How to build a SA friendly storage system

Rui Su 2018.11.19

The content of this article is from the keynote speech of Juicedata co-founder Rui Su at the CNutCon 2018 Global Operations Tech Conference held in Shanghai.

Hello everyone, my name is Rui Su. The topic I am going to share today is called Building a SA friendly storage system. Our team has built a cloud distributed shared POSIX file system over the past year and a half. In general, it is a cloud hard drive with features like unlimited capacity, flexible expansion, and shared among machines. When we initiated this product, we set a goal: excellent user experience.

When talking about the user experience, we must first define who the user is? In daily work, the most frequently dealing with the storage system is the operation engineer. Therefore, our primary goal is to be operators friendly. Therefore, I also want to share what has been done to improve the operation and maintenance experience in the process of building JuiceFS over the past year.

Over the past 20 years, there has been an apparent data explosion every five years, the web portal in 2000, Web 2.0 in 2005, big data in 2010, artificial intelligence in 2015, smart manufacturing and IoT in 2020. However, no matter how it grows, the most concerned aspects of storage have not changed: capacity, security, performance.

I will follow around these three aspects. The essential works in terms of capacity are capacity planning and space management. Security is indispensable for backup. The performance revolves around monitoring and performance analysis.

First of all, capacity planning has always been a dilemma. Small capacity unable to fulfill the fast-growing business, and requires continually expanding. Large capacity means low resource utilization and high cost.

The data center era will involve procurement and the process will be longer.
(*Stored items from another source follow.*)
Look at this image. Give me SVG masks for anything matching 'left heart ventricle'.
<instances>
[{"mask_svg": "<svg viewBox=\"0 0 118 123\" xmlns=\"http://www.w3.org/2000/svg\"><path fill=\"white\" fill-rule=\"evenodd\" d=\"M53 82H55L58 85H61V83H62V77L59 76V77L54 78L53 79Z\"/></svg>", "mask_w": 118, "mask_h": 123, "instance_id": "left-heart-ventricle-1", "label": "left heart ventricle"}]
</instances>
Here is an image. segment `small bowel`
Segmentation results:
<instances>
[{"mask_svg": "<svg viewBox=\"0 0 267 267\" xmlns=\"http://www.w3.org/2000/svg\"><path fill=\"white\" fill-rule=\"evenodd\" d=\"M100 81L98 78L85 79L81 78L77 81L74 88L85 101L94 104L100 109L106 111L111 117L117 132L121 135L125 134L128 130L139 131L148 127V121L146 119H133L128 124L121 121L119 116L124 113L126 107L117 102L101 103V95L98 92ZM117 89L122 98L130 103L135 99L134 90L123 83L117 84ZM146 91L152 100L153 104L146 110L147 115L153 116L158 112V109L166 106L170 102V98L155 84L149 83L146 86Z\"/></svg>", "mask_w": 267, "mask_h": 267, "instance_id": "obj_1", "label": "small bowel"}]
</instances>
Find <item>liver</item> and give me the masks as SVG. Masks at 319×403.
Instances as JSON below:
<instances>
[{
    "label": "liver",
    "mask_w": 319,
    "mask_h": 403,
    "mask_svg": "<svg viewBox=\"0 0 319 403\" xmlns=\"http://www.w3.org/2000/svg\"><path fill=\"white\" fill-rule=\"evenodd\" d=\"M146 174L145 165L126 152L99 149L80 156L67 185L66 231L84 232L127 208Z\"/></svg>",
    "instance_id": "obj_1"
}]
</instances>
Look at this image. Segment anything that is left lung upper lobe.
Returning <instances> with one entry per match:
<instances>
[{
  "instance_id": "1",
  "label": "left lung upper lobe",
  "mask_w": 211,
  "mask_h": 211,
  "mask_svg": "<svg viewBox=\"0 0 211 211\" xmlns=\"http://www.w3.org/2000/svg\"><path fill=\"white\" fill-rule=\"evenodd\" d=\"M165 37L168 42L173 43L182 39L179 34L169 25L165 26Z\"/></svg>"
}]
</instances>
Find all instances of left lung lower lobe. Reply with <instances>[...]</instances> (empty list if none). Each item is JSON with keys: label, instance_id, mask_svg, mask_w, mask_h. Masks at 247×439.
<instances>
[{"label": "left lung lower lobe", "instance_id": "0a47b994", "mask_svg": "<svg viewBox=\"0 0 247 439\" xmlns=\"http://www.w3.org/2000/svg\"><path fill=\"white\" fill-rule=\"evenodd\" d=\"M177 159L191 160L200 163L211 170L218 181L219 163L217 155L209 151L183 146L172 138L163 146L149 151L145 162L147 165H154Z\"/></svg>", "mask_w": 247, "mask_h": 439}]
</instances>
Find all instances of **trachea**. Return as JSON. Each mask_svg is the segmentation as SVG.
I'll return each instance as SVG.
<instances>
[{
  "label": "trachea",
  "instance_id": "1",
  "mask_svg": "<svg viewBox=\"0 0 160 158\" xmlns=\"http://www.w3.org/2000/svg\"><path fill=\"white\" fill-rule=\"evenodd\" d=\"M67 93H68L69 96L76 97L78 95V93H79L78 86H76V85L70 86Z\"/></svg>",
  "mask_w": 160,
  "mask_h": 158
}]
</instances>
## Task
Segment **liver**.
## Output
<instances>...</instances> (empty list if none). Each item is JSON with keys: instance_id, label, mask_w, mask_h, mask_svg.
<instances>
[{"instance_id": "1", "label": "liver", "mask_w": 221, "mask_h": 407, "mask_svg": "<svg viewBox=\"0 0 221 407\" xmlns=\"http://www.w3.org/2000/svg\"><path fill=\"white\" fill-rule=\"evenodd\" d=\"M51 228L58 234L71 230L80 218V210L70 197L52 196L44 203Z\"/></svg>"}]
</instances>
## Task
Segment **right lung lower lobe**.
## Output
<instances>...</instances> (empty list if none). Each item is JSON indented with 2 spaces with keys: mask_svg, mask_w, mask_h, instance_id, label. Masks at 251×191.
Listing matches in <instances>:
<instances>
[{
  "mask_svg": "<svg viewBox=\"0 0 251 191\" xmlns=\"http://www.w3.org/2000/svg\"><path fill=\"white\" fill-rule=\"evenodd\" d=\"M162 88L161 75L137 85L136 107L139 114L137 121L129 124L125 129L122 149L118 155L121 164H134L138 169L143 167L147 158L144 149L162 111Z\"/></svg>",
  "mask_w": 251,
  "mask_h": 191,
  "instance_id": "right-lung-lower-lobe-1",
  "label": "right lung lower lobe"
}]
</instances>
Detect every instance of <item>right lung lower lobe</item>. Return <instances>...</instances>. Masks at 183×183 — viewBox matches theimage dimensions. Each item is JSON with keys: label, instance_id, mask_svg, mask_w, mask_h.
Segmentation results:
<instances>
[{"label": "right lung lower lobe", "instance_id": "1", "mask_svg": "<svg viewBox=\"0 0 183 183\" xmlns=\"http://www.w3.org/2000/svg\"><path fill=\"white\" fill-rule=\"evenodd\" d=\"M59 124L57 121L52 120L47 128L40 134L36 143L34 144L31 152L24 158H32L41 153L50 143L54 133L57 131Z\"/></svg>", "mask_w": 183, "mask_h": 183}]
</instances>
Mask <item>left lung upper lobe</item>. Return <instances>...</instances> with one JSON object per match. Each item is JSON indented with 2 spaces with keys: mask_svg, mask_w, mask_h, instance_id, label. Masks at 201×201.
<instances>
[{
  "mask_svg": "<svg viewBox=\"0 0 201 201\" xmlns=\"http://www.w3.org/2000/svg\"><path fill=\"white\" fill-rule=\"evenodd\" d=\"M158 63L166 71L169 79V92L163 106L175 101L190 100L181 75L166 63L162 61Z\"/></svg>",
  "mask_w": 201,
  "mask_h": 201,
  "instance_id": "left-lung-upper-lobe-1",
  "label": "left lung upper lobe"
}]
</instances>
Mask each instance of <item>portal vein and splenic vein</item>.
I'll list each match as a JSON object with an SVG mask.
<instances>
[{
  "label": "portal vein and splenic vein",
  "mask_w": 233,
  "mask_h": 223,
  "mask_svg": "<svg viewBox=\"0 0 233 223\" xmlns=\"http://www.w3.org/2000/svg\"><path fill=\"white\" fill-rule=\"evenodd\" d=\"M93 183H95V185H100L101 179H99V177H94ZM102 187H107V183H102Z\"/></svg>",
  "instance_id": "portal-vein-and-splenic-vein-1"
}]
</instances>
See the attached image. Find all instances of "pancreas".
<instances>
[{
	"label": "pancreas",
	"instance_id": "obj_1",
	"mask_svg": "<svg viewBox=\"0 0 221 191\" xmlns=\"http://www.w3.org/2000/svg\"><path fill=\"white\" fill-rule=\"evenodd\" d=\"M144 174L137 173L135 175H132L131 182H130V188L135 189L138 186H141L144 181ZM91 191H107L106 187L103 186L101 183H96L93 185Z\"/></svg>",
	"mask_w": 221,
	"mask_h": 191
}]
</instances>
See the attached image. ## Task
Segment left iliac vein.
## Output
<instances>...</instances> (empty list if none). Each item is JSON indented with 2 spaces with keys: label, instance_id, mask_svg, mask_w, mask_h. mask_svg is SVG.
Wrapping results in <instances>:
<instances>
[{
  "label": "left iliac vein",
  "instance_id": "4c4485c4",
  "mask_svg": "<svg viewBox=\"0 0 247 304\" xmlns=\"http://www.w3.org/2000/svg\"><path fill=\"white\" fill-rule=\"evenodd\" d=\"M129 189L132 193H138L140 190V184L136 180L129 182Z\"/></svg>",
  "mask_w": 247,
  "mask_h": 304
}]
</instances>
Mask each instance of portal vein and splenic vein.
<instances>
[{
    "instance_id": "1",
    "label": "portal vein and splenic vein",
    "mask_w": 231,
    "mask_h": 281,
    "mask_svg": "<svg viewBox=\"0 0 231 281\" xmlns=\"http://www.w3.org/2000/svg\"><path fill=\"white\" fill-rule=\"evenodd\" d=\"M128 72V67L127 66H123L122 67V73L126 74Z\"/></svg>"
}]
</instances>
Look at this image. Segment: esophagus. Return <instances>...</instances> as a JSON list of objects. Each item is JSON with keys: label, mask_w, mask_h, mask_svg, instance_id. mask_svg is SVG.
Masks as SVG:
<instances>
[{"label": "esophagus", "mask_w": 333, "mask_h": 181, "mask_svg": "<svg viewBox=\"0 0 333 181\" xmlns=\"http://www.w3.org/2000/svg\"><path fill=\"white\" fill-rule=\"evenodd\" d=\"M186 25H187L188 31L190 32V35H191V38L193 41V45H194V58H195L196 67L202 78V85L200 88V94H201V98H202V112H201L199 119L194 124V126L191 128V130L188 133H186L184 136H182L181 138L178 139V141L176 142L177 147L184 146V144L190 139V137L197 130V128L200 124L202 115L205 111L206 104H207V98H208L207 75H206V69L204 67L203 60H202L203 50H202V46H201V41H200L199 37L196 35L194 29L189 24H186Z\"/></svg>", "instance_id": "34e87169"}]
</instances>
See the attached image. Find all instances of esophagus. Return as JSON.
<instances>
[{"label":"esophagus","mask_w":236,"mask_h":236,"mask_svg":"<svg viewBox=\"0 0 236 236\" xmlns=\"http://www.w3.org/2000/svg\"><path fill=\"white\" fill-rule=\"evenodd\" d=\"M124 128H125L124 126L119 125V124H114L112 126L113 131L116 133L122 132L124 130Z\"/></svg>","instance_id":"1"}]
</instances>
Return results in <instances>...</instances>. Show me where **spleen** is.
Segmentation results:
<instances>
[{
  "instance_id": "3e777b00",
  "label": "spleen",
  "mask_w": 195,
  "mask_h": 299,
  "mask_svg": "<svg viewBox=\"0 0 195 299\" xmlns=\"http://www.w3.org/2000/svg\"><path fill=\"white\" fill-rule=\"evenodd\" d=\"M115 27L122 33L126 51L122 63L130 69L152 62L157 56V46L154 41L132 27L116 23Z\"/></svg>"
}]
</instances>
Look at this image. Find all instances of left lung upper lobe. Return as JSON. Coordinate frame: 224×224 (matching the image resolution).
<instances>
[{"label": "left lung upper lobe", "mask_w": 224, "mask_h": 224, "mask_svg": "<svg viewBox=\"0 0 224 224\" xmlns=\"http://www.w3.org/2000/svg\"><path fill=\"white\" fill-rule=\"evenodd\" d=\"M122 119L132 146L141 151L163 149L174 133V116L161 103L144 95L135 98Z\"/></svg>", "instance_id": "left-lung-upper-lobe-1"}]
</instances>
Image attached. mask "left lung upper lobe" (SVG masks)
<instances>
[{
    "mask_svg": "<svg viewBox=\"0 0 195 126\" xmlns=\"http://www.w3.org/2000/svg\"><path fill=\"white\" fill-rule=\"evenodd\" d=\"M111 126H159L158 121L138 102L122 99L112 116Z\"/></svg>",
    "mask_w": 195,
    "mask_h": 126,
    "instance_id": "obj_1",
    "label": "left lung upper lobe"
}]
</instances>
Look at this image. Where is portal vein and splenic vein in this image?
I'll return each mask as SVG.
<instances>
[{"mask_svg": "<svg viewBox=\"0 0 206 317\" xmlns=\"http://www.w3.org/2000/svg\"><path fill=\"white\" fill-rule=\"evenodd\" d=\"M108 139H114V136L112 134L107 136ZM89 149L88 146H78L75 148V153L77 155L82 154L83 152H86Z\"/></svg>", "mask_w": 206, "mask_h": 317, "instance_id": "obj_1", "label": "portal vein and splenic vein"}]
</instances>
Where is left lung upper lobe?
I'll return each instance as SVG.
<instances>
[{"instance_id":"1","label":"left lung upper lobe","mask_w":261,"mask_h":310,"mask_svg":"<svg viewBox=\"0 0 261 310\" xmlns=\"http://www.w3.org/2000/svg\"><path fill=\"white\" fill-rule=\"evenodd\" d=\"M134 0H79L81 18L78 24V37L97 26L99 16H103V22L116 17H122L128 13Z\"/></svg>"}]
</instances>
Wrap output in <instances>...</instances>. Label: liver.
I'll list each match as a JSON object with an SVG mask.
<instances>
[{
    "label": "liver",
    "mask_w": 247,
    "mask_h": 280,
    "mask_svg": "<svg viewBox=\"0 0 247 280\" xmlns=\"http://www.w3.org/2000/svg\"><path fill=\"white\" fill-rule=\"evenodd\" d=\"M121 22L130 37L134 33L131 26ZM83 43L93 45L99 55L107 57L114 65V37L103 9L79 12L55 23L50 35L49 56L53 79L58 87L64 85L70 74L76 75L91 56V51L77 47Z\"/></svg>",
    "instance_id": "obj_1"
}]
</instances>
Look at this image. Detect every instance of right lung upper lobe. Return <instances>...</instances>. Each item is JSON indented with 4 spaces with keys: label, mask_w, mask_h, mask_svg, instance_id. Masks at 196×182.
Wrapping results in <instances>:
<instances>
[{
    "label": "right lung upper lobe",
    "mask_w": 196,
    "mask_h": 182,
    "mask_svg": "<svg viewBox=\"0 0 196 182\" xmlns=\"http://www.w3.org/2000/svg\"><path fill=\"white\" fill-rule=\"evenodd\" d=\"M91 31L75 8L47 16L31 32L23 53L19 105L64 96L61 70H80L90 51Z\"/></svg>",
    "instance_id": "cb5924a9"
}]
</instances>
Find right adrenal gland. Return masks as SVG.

The cloud platform can reduce the procedures, but the cloud disk space still needs to do capacity monitoring, manual expansion, manual partition expansion, etc. Some clouds need to restart the machine to take effect, which causes the whole process is not easy.

When thinking about the cloud era, must we plan capacity? Our idea is: unnecessary.

One of the most significant advantages of the cloud is on-demand and flexibility. Is there a storage system on the cloud with these advantages? Naturally, we think about object storage. However, the key-value structure of the object storage cannot meet the needs of many business scenarios and requires a customed API. Besides, it is hard to manage data without directory. Don’t underestimate the problem of not having a directory, because the object storage space is unlimited, it seems very fabulous, so everyone is used to putting all kinds of data into it, including some temporary files, forgetting to delete when used, my colleague working for Facebook have done a data cleanup, guess how much useless data is eliminated? Dozens of PBs! As another example, if you want to know what types of data stored in a bucket, it is not easy to traverse the scan. My colleagues have done it while working on Databrick, and the workload is at least “week” level.

We believe that the experience of file management and use in a single node operating system is better. Therefore, JuiceFS fully inherits the experience of the single node file system, while providing unlimited capacity and flexible scaling.

Back to the previous example, it is much simpler if it is a file system, Using command ls, or du to lists the overall directory capacity distribution. However, it is relatively slow with du statistics for a folder with a deeper level and an immense number of files. The user experience is terrible, and we want to make a change, the goal is faster and intuitive.

JuiceFS provides a web management interface. Here we present a graphical data distribution that shows the current capacity or distribution of inodes in real time. The circle in the picture has four layers, which represent the top four-level directories. Each small color block is a directory. Move the mouse pointer over it, and the directory name will be displayed, so that you can precisely know which one is the largest.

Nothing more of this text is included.